Media Matters claimed the FTC sought the information in retaliation for a November 2023 report that ads for Apple, Bravo, IBM, Oracle and other brands were being placed next to pro-Nazi posts on Elon Musk's X. (Musk also sued Media Matters over the report; that matter is ongoing.)

U.S. District Court Judge Sparkle Sooknanan in Washington, D.C. sided against the FTC, ruling in August that its demand for information was likely issued with "retaliatory animus," and therefore unconstitutional.

The FTC recently sought to lift the injunction, arguing that its investigation concerns "potential anticompetitive collusion in the digital advertising industry to withhold advertising from certain disfavored media."

The New York Times and other news organizations oppose the FTC's request, arguing that the agency's investigation targets "quintessential press activity protected by the First Amendment."

The FTC "claims novel authority to issue sweeping investigative demands to a media organization," the news companies write.

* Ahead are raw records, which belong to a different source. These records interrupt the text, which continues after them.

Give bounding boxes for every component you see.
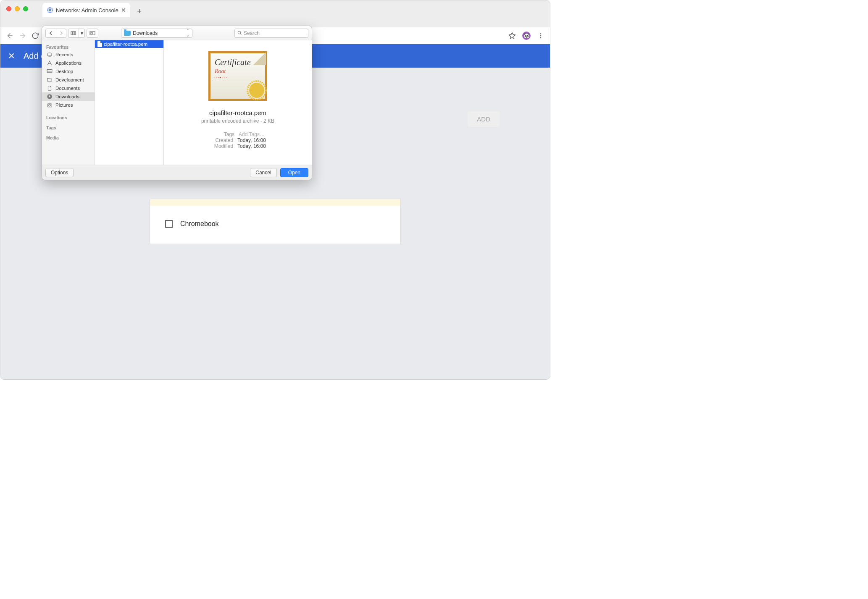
sidebar-item-label: Development [55,77,84,82]
preview-file-name: cipafilter-rootca.pem [209,109,266,116]
dialog-toolbar: ▾ Downloads ⌃⌄ Search [42,26,312,40]
sidebar-item-documents[interactable]: Documents [42,84,95,92]
dialog-search-input[interactable]: Search [234,29,308,38]
nav-forward-icon[interactable] [56,29,66,37]
preview-metadata: TagsAdd Tags… CreatedToday, 16:00 Modifi… [210,131,266,149]
open-button[interactable]: Open [280,168,308,177]
file-column: cipafilter-rootca.pem [95,40,164,165]
created-key: Created [210,137,233,143]
preview-cert-sub: Root [215,68,226,75]
column-view-icon[interactable] [68,29,79,37]
sidebar-header-locations: Locations [42,113,95,121]
forward-button[interactable] [16,29,29,42]
svg-point-10 [238,31,240,34]
nav-segmented [45,29,66,38]
tags-placeholder[interactable]: Add Tags… [239,131,265,137]
window-minimize-button[interactable] [15,6,20,11]
tab-strip: Networks: Admin Console ✕ + [42,2,145,17]
options-button[interactable]: Options [45,168,74,177]
modified-key: Modified [210,143,233,149]
file-name: cipafilter-rootca.pem [104,42,147,47]
sidebar-item-label: Pictures [55,102,73,108]
add-button[interactable]: ADD [468,111,500,127]
profile-avatar[interactable]: 🐼 [521,30,532,42]
reload-button[interactable] [29,29,42,42]
desktop-icon [46,68,53,74]
svg-point-3 [540,35,542,37]
clock-icon [46,52,53,58]
sidebar-item-pictures[interactable]: Pictures [42,101,95,109]
location-popup[interactable]: Downloads ⌃⌄ [121,29,192,38]
sidebar-header-favourites: Favourites [42,43,95,50]
sidebar-item-recents[interactable]: Recents [42,50,95,59]
location-label: Downloads [133,30,158,36]
traffic-lights [6,6,28,11]
checkbox-label: Chromebook [180,220,219,228]
svg-rect-6 [73,32,74,35]
sidebar-item-label: Downloads [55,94,79,99]
document-icon [97,41,102,47]
sidebar-header-media: Media [42,134,95,141]
star-bookmark-icon[interactable] [506,30,518,42]
certificate-preview-icon: Certificate Root 〰〰 [208,51,267,101]
svg-rect-9 [91,32,92,34]
browser-tab[interactable]: Networks: Admin Console ✕ [42,3,130,17]
svg-point-2 [540,33,542,34]
window-close-button[interactable] [6,6,11,11]
file-preview-pane: Certificate Root 〰〰 cipafilter-rootca.pe… [164,40,312,165]
sidebar-item-label: Documents [55,86,80,91]
view-mode-picker[interactable]: ▾ [68,29,85,38]
seal-icon [247,80,267,100]
folder-icon [124,31,131,36]
cancel-button[interactable]: Cancel [250,168,276,177]
apps-icon [46,60,53,66]
chevron-updown-icon: ⌃⌄ [186,29,189,37]
dialog-body: Favourites Recents Applications Desktop … [42,40,312,165]
browser-chrome: Networks: Admin Console ✕ + [0,0,550,27]
new-tab-button[interactable]: + [134,5,145,17]
folder-icon [46,77,53,83]
sidebar-header-tags: Tags [42,123,95,131]
camera-icon [46,102,53,108]
modified-value: Today, 16:00 [237,143,266,149]
svg-rect-7 [74,32,76,35]
tab-title: Networks: Admin Console [56,7,118,13]
svg-point-17 [249,83,264,98]
svg-point-0 [49,9,51,11]
sidebar-item-development[interactable]: Development [42,76,95,84]
page-close-icon[interactable]: ✕ [8,51,15,61]
file-row-selected[interactable]: cipafilter-rootca.pem [95,40,163,48]
download-icon [46,94,53,100]
sidebar-item-downloads[interactable]: Downloads [42,92,95,101]
dialog-footer: Options Cancel Open [42,165,312,180]
dialog-sidebar: Favourites Recents Applications Desktop … [42,40,95,165]
svg-rect-13 [47,69,52,73]
created-value: Today, 16:00 [237,137,266,143]
more-menu-icon[interactable] [535,30,547,42]
back-button[interactable] [4,29,16,42]
svg-point-4 [540,37,542,38]
svg-marker-1 [509,33,516,39]
chevron-down-icon[interactable]: ▾ [79,29,84,37]
sidebar-item-label: Applications [55,60,82,66]
sidebar-item-label: Desktop [55,69,73,74]
checkbox-icon[interactable] [165,220,173,228]
window-zoom-button[interactable] [23,6,28,11]
form-card: Chromebook [150,199,401,244]
tags-key: Tags [211,131,234,137]
sidebar-item-desktop[interactable]: Desktop [42,67,95,76]
tab-favicon-gear-icon [47,7,53,13]
grouping-button[interactable] [87,29,98,38]
sidebar-item-applications[interactable]: Applications [42,59,95,67]
svg-point-12 [47,53,52,55]
tab-close-icon[interactable]: ✕ [121,7,126,13]
checkbox-row[interactable]: Chromebook [160,217,390,231]
search-placeholder: Search [244,30,260,36]
svg-rect-5 [71,32,72,35]
nav-back-icon[interactable] [46,29,56,37]
preview-cert-word: Certificate [215,58,251,67]
document-icon [46,85,53,91]
svg-point-16 [49,104,51,106]
file-open-dialog: ▾ Downloads ⌃⌄ Search Favourites Recents… [42,26,312,180]
card-banner [150,199,400,206]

"Though its exact legal theory is hard to pin down, the agency seems to contend that Media Matters, simply by writing about advertisements appearing on social media and advertisers’ business decisions, has either itself participated in an advertising boycott or otherwise opened itself to regulatory scrutiny," the groups say. "Left unchecked, the FTC’s theory poses serious risks to news organizations’ ability to gather and disseminate the news."

Numerous other outside groups have also sided with Media Matters in separate friend-of-the-court briefs.

The appellate court has scheduled oral arguments for April 13.